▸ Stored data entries

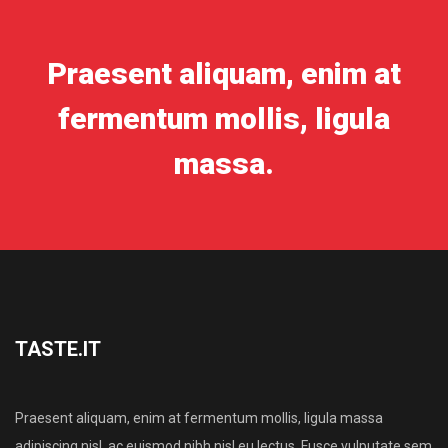
Praesent aliquam, enim at
fermentum mollis, ligula
massa.
TASTE.IT
Praesent aliquam, enim at fermentum mollis, ligula massa
adipiscing nisl, ac euismod nibh nisl eu lectus. Fusce vulputate sem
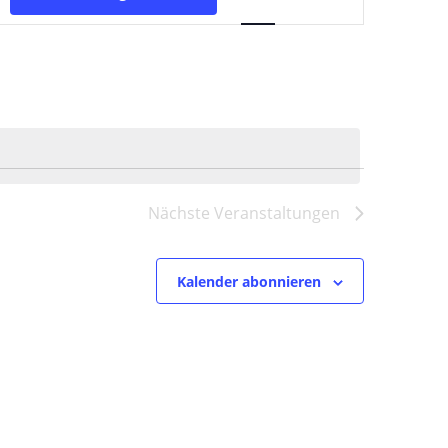
Ansichten-
Navigation
Nächste
Veranstaltungen
Kalender abonnieren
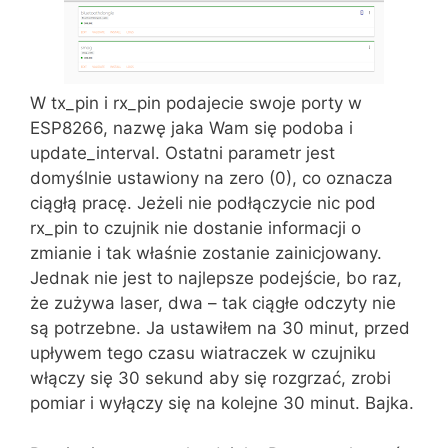
W tx_pin i rx_pin podajecie swoje porty w
ESP8266, nazwę jaka Wam się podoba i
update_interval. Ostatni parametr jest
domyślnie ustawiony na zero (0), co oznacza
ciągłą pracę. Jeżeli nie podłączycie nic pod
rx_pin to czujnik nie dostanie informacji o
zmianie i tak właśnie zostanie zainicjowany.
Jednak nie jest to najlepsze podejście, bo raz,
że zużywa laser, dwa – tak ciągłe odczyty nie
są potrzebne. Ja ustawiłem na 30 minut, przed
upływem tego czasu wiatraczek w czujniku
włączy się 30 sekund aby się rozgrzać, zrobi
pomiar i wyłączy się na kolejne 30 minut. Bajka.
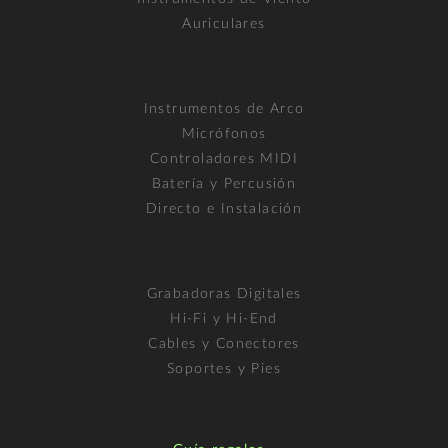
Auriculares
Instrumentos de Arco
Micrófonos
Controladores MIDI
Batería y Percusión
Directo e Instalación
Grabadoras Digitales
Hi-Fi y Hi-End
Cables y Conectores
Soportes y Pies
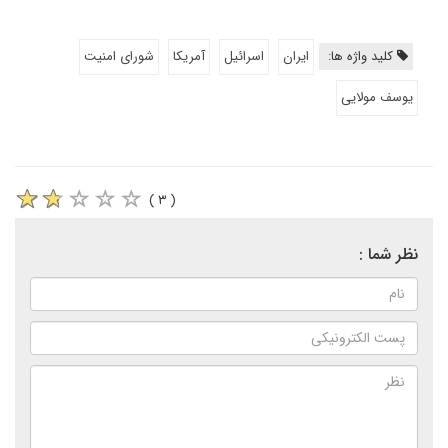
کلید واژه ها:
ایران
اسرائیل
آمریکا
شورای امنیت
یوسف مولایی
( ۳ )
نظر شما :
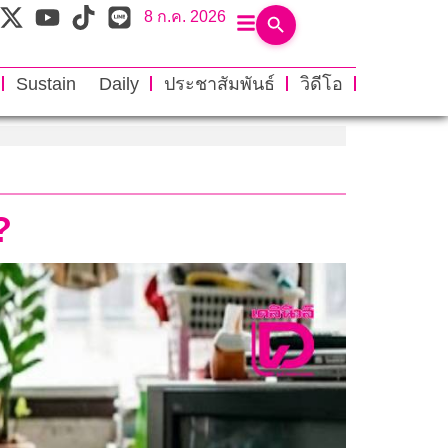
8 ก.ค. 2026
Sustain Daily
ประชาสัมพันธ์
วิดีโอ
?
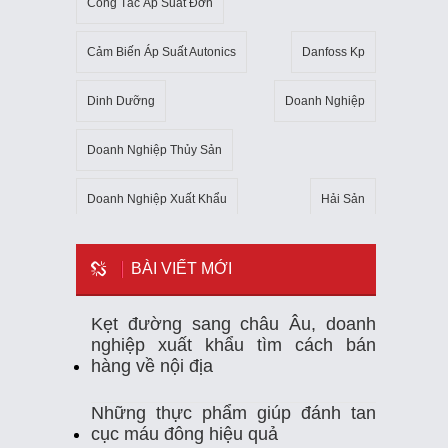
Công Tắc Áp Suất Đơn
Cảm Biến Áp Suất Autonics
Danfoss Kp
Dinh Dưỡng
Doanh Nghiệp
Doanh Nghiệp Thủy Sản
Doanh Nghiệp Xuất Khẩu
Hải Sản
Kho Lạnh
Kim Ngạch Xuất Khẩu
Mẹo
BÀI VIẾT MỚI
Mỹ
Ngành Thủy Sản
Nhiệt Kế Tự Ghi
Kẹt đường sang châu Âu, doanh
nghiệp xuất khẩu tìm cách bán
Nhập Khẩu
Nuôi Trồng Thủy Sản
hàng về nội địa
Nông Sản
Sản Xuất
Sức Khỏe
Những thực phẩm giúp đánh tan
cục máu đông hiệu quả
Tempmate-M1
Theo Dõi Nhiệt Độ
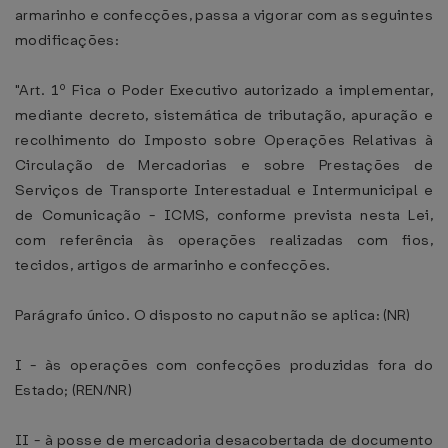
armarinho e confecções, passa a vigorar com as seguintes
modificações:
"Art. 1º Fica o Poder Executivo autorizado a implementar,
mediante decreto, sistemática de tributação, apuração e
recolhimento do Imposto sobre Operações Relativas à
Circulação de Mercadorias e sobre Prestações de
Serviços de Transporte Interestadual e Intermunicipal e
de Comunicação - ICMS, conforme prevista nesta Lei,
com referência às operações realizadas com fios,
tecidos, artigos de armarinho e confecções.
Parágrafo único. O disposto no caput não se aplica: (NR)
I - às operações com confecções produzidas fora do
Estado; (REN/NR)
II - à posse de mercadoria desacobertada de documento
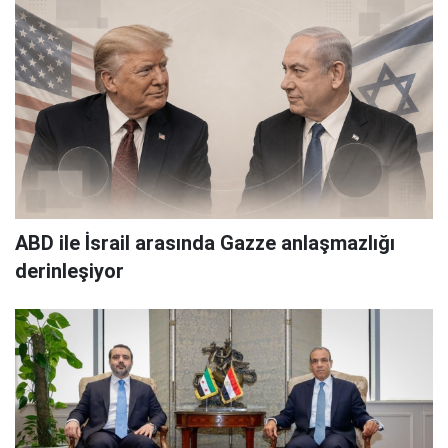
ABD ile İsrail arasında Gazze anlaşmazlığı
derinleşiyor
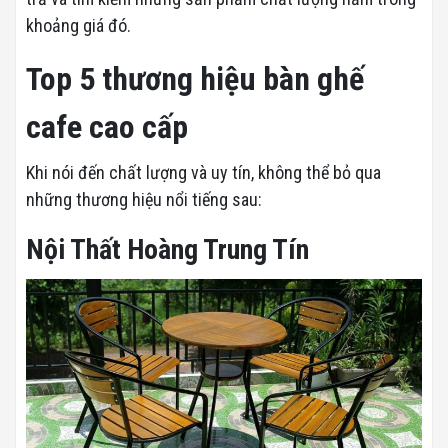
khoảng giá đó.
Top 5 thương hiệu bàn ghế
cafe cao cấp
Khi nói đến chất lượng và uy tín, không thể bỏ qua
những thương hiệu nổi tiếng sau:
Nội Thất Hoàng Trung Tín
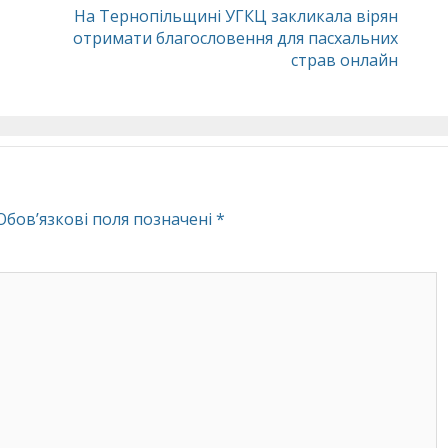
На Тернопільщині УГКЦ закликала вірян
отримати благословення для пасхальних
страв онлайн
Обов’язкові поля позначені
*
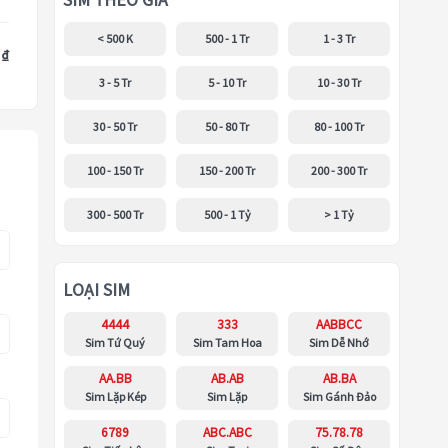
SIM THEO GIÁ
< 500 K
500 - 1 Tr
1 - 3 Tr
 ₫
3 - 5 Tr
5 - 10 Tr
10 - 30 Tr
30 - 50 Tr
50 - 80 Tr
80 - 100 Tr
100 - 150 Tr
150 - 200 Tr
200 - 300 Tr
300 - 500 Tr
500 - 1 Tỷ
> 1 Tỷ
LOẠI SIM
4444
333
AABBCC
Sim Tứ Quý
Sim Tam Hoa
Sim Dễ Nhớ
AA.BB
AB.AB
AB.BA
Sim Lặp Kép
Sim Lặp
Sim Gánh Đảo
6789
ABC.ABC
75.78.78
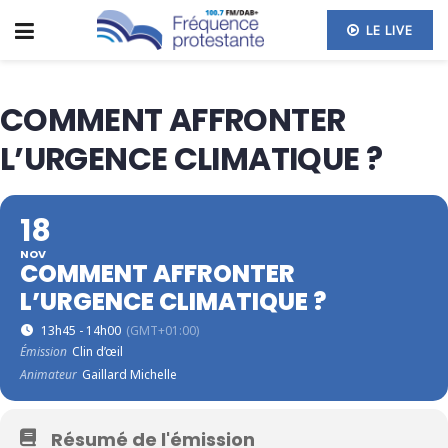
LE LIVE
COMMENT AFFRONTER
L’URGENCE CLIMATIQUE ?
18
NOV
COMMENT AFFRONTER
L’URGENCE CLIMATIQUE ?
13h45 - 14h00
(GMT+01:00)
Émission
Clin d’œil
Animateur
Gaillard Michelle
Résumé de l'émission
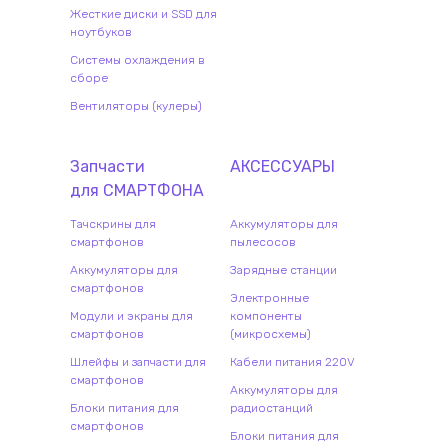
Жесткие диски и SSD для
ноутбуков
Системы охлаждения в
сборе
Вентиляторы (кулеры)
Запчасти
АКСЕССУАРЫ
для
СМАРТФОН
А
Тачскрины для
Аккумуляторы для
смартфонов
пылесосов
Аккумуляторы для
Зарядные станции
смартфонов
Электронные
Модули и экраны для
компоненты
смартфонов
(микросхемы)
Шлейфы и запчасти для
Кабели питания 220V
смартфонов
Аккумуляторы для
Блоки питания для
радиостанций
смартфонов
Блоки питания для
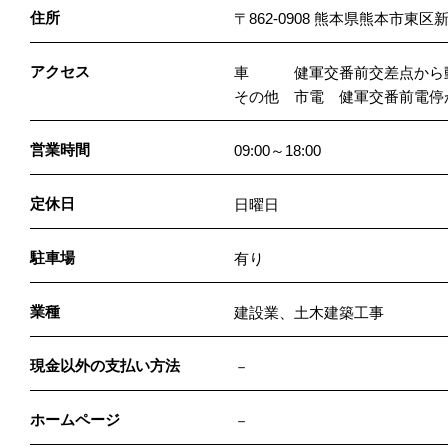
住所
〒862-0908 熊本県熊本市東区新
アクセス
車 健軍交番前交差点から動
その他 市電 健軍交番前電停
営業時間
09:00～18:00
定休日
日曜日
駐車場
有り
業種
建設業、土木建築工事
現金以外の支払い方法
－
ホームページ
－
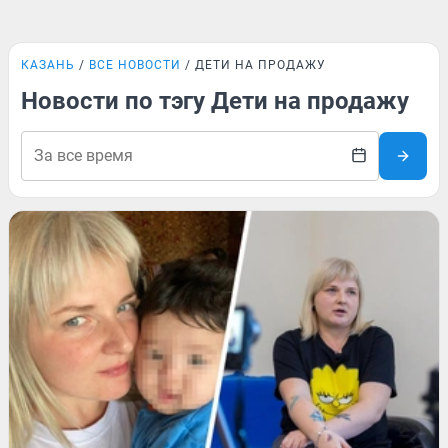
КАЗАНЬ
ВСЕ НОВОСТИ
ДЕТИ НА ПРОДАЖУ
Новости по тэгу Дети на продажу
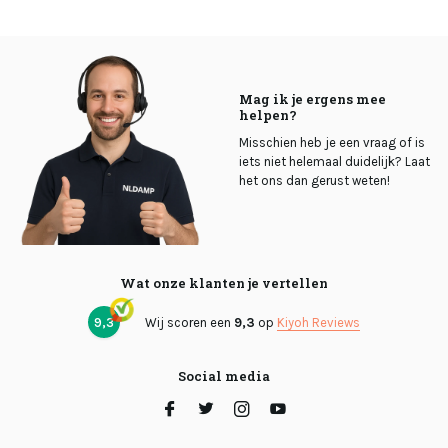
Mag ik je ergens mee
helpen?
Misschien heb je een vraag of is
iets niet helemaal duidelijk? Laat
het ons dan gerust weten!
Wat onze klanten je vertellen
9,3
Wij scoren een
9,3
op
Kiyoh Reviews
Social media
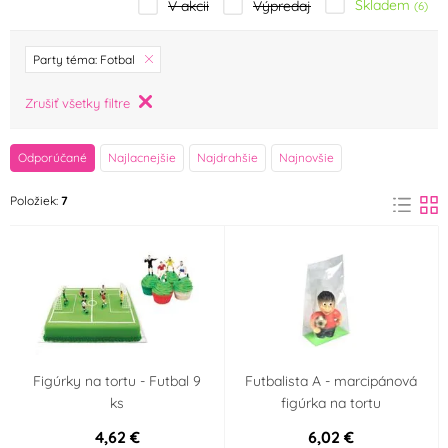
Skladem
V akcii
Výpredaj
(6)
značka
Party téma: Fotbal
A Little Lovely
Alcas
Zrušiť všetky filtre
(0)
Company
(0)
Odporúčané
Najlacnejšie
Najdrahšie
Najnovšie
Alphabet Moulds
Amscan
(0)
(0)
Položiek:
7
Arpex
Artigian
(0)
(0)
Barbara Luijckx
BerlingerHaus
(0)
(0)
Birkmann
Bullyland
(0)
(0)
Figúrky na tortu - Futbal 9
Futbalista A - marcipánová
Cakesicq
Callebaut
(0)
(0)
ks
figúrka na tortu
4,62 €
6,02 €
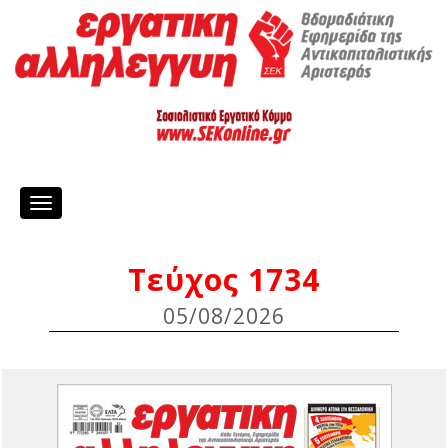
Toggle
navigation
Τεύχος 1734
05/08/2026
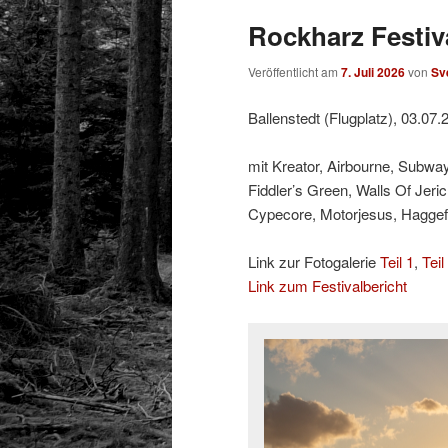
Rockharz Festiva
Veröffentlicht am
7. Juli 2026
von
Sv
Ballenstedt (Flugplatz), 03.07.
mit Kreator, Airbourne, Subway
Fiddler’s Green, Walls Of Jeri
Cypecore, Motorjesus, Hagge
Link zur Fotogalerie
Teil 1
,
Teil
Link zum Festivalbericht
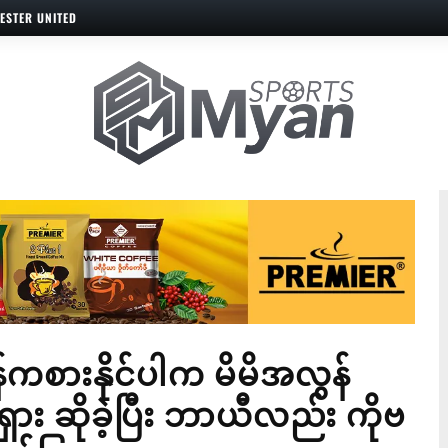
ESTER UNITED
်ကစားနိုင်ပါက မိမိအလွန်
ှား ဆိုခဲ့ပြီး ဘာယီလည်း ကိုဗ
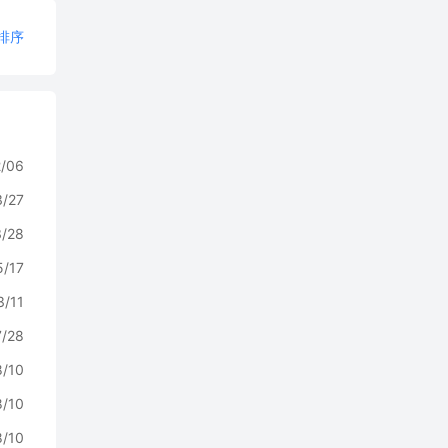
排序
2/06
3/27
3/28
5/17
3/11
7/28
8/10
8/10
8/10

▸ Assigned task
From the first line to the last, write out the data exactly, omitting any pictures.

▸ Exercise solution
Praesent aliquam, enim at
fermentum mollis, ligula
massa.
TASTE.IT
Praesent aliquam, enim at fermentum mollis, ligula massa
adipiscing nisl, ac euismod nibh nisl eu lectus. Fusce vulputate sem
Ansichten-
Navigation
Nächste
Veranstaltungen
Kalender abonnieren
W tx_pin i rx_pin podajecie swoje porty w
ESP8266, nazwę jaka Wam się podoba i
update_interval. Ostatni parametr jest
domyślnie ustawiony na zero (0), co oznacza
ciągłą pracę. Jeżeli nie podłączycie nic pod
rx_pin to czujnik nie dostanie informacji o
zmianie i tak właśnie zostanie zainicjowany.
Jednak nie jest to najlepsze podejście, bo raz,
że zużywa laser, dwa – tak ciągłe odczyty nie
są potrzebne. Ja ustawiłem na 30 minut, przed
upływem tego czasu wiatraczek w czujniku
włączy się 30 sekund aby się rozgrzać, zrobi
pomiar i wyłączy się na kolejne 30 minut. Bajka.
Auriculares
Instrumentos de Arco
Micrófonos
Controladores MIDI
Batería y Percusión
Directo e Instalación
Grabadoras Digitales
Hi-Fi y Hi-End
Cables y Conectores
Soportes y Pies
کلید واژه ها:
ایران
اسرائیل
آمریکا
شورای امنیت
یوسف مولایی
( ۳ )
نظر شما :
8 ก.ค. 2026
Sustain Daily
ประชาสัมพันธ์
วิดีโอ
?
Công Tắc Áp Suất Đơn
Cảm Biến Áp Suất Autonics
Danfoss Kp
Dinh Dưỡng
Doanh Nghiệp
Doanh Nghiệp Thủy Sản
Doanh Nghiệp Xuất Khẩu
Hải Sản
Kho Lạnh
Kim Ngạch Xuất Khẩu
Mẹo
BÀI VIẾT MỚI
Mỹ
Ngành Thủy Sản
Nhiệt Kế Tự Ghi
Kẹt đường sang châu Âu, doanh
nghiệp xuất khẩu tìm cách bán
Nhập Khẩu
Nuôi Trồng Thủy Sản
hàng về nội địa
Nông Sản
Sản Xuất
Sức Khỏe
Những thực phẩm giúp đánh tan
cục máu đông hiệu quả
Tempmate-M1
Theo Dõi Nhiệt Độ
armarinho e confecções, passa a vigorar com as seguintes
modificações:
"Art. 1º Fica o Poder Executivo autorizado a implementar,
mediante decreto, sistemática de tributação, apuração e
recolhimento do Imposto sobre Operações Relativas à
Circulação de Mercadorias e sobre Prestações de
Serviços de Transporte Interestadual e Intermunicipal e
de Comunicação - ICMS, conforme prevista nesta Lei,
com referência às operações realizadas com fios,
tecidos, artigos de armarinho e confecções.
Parágrafo único. O disposto no caput não se aplica: (NR)
I - às operações com confecções produzidas fora do
Estado; (REN/NR)
II - à posse de mercadoria desacobertada de documento
ABD ile İsrail arasında Gazze anlaşmazlığı
derinleşiyor
khoảng giá đó.
Top 5 thương hiệu bàn ghế
cafe cao cấp
Khi nói đến chất lượng và uy tín, không thể bỏ qua
những thương hiệu nổi tiếng sau:
Nội Thất Hoàng Trung Tín
На Тернопільщині УГКЦ закликала вірян
отримати благословення для пасхальних
страв онлайн
Обов’язкові поля позначені
*
SIM THEO GIÁ
< 500 K
500 - 1 Tr
1 - 3 Tr
 ₫
3 - 5 Tr
5 - 10 Tr
10 - 30 Tr
30 - 50 Tr
50 - 80 Tr
80 - 100 Tr
100 - 150 Tr
150 - 200 Tr
200 - 300 Tr
300 - 500 Tr
500 - 1 Tỷ
> 1 Tỷ
LOẠI SIM
4444
333
AABBCC
Sim Tứ Quý
Sim Tam Hoa
Sim Dễ Nhớ
AA.BB
AB.AB
AB.BA
Sim Lặp Kép
Sim Lặp
Sim Gánh Đảo
6789
ABC.ABC
75.78.78
LE LIVE
COMMENT AFFRONTER
L’URGENCE CLIMATIQUE ?
18
NOV
COMMENT AFFRONTER
L’URGENCE CLIMATIQUE ?
13h45 - 14h00
(GMT+01:00)
Émission
Clin d’œil
Animateur
Gaillard Michelle
Résumé de l'émission
Жесткие диски и SSD для
ноутбуков
Системы охлаждения в
сборе
Вентиляторы (кулеры)
Запчасти
АКСЕССУАРЫ
для
СМАРТФОН
А
Тачскрины для
Аккумуляторы для
смартфонов
пылесосов
Аккумуляторы для
Зарядные станции
смартфонов
Электронные
Модули и экраны для
компоненты
смартфонов
(микросхемы)
Шлейфы и запчасти для
Кабели питания 220V
смартфонов
Аккумуляторы для
Блоки питания для
радиостанций
смартфонов
Блоки питания для
住所
〒862-0908 熊本県熊本市東区新
アクセス
車 健軍交番前交差点から動
その他 市電 健軍交番前電停
営業時間
09:00～18:00
定休日
日曜日
駐車場
有り
業種
建設業、土木建築工事
現金以外の支払い方法
－
ホームページ
－
КАЗАНЬ
ВСЕ НОВОСТИ
ДЕТИ НА ПРОДАЖУ
Новости по тэгу Дети на продажу
Mag ik je ergens mee
helpen?
Misschien heb je een vraag of is
iets niet helemaal duidelijk? Laat
het ons dan gerust weten!
Wat onze klanten je vertellen
9,3
Wij scoren een
9,3
op
Kiyoh Reviews
Social media
Skladem
V akcii
Výpredaj
(6)
značka
Party téma: Fotbal
A Little Lovely
Alcas
Zrušiť všetky filtre
(0)
Company
(0)
Odporúčané
Najlacnejšie
Najdrahšie
Najnovšie
Alphabet Moulds
Amscan
(0)
(0)
Položiek:
7
Arpex
Artigian
(0)
(0)
Barbara Luijckx
BerlingerHaus
(0)
(0)
Birkmann
Bullyland
(0)
(0)
Figúrky na tortu - Futbal 9
Futbalista A - marcipánová
Cakesicq
Callebaut
(0)
(0)
ks
figúrka na tortu
4,62 €
6,02 €
Toggle
navigation
Τεύχος 1734
05/08/2026
Rockharz Festiva
Veröffentlicht am
7. Juli 2026
von
Sv
Ballenstedt (Flugplatz), 03.07.
mit Kreator, Airbourne, Subway
Fiddler’s Green, Walls Of Jeri
Cypecore, Motorjesus, Hagge
Link zur Fotogalerie
Teil 1
,
Teil
Link zum Festivalbericht
ESTER UNITED
်ကစားနိုင်ပါက မိမိအလွန်
ှား ဆိုခဲ့ပြီး ဘာယီလည်း ကိုဗ
排序
2/06
3/27
3/28
5/17
3/11
7/28
8/10
8/10
8/10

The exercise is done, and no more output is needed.